Your instructions: Using the entries that follow, write out the line containing "Nintendo, la situation", the line containing "monde sur fond d'invasion de zombies.", and every line between them, exactly and nothing else.

----- Extracted material -----

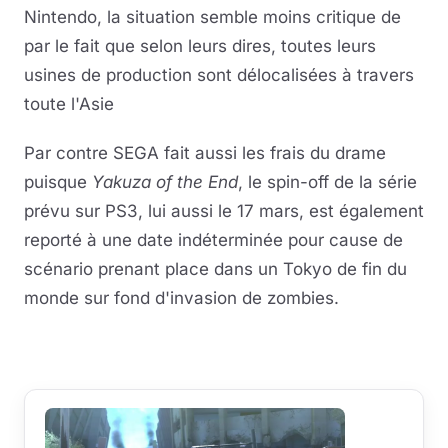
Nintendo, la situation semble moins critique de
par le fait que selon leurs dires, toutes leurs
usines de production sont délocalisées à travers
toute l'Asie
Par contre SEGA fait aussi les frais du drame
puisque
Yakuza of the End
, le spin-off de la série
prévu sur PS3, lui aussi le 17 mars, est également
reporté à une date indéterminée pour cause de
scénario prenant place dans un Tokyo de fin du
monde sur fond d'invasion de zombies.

-----
----- Extracted material -----

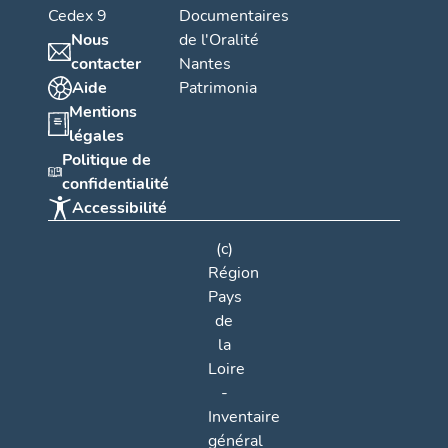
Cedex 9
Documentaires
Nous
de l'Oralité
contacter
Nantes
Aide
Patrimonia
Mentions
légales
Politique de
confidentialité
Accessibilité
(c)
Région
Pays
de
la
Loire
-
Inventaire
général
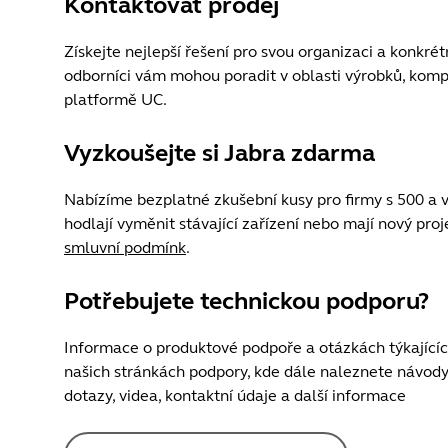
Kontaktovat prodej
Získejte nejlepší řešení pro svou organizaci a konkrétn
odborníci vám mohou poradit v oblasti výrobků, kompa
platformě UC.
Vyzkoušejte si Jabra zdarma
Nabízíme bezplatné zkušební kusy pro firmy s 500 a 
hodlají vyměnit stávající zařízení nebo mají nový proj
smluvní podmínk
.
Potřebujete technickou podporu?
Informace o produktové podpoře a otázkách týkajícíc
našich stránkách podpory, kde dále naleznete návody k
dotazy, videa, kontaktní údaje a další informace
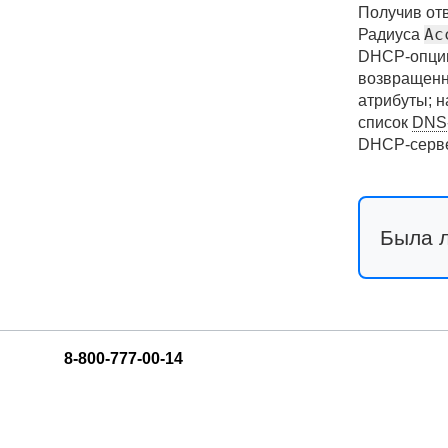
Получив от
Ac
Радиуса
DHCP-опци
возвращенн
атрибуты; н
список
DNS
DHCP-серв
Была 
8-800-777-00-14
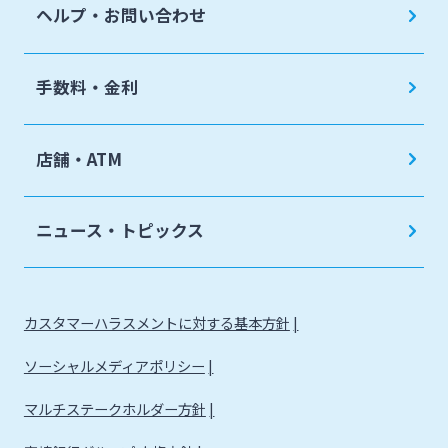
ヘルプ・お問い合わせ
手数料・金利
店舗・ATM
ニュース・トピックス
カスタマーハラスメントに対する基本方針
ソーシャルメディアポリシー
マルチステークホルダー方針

-----

Result:
Nintendo, la situation semble moins critique de
par le fait que selon leurs dires, toutes leurs
usines de production sont délocalisées à travers
toute l'Asie
Par contre SEGA fait aussi les frais du drame
puisque
Yakuza of the End
, le spin-off de la série
prévu sur PS3, lui aussi le 17 mars, est également
reporté à une date indéterminée pour cause de
scénario prenant place dans un Tokyo de fin du
monde sur fond d'invasion de zombies.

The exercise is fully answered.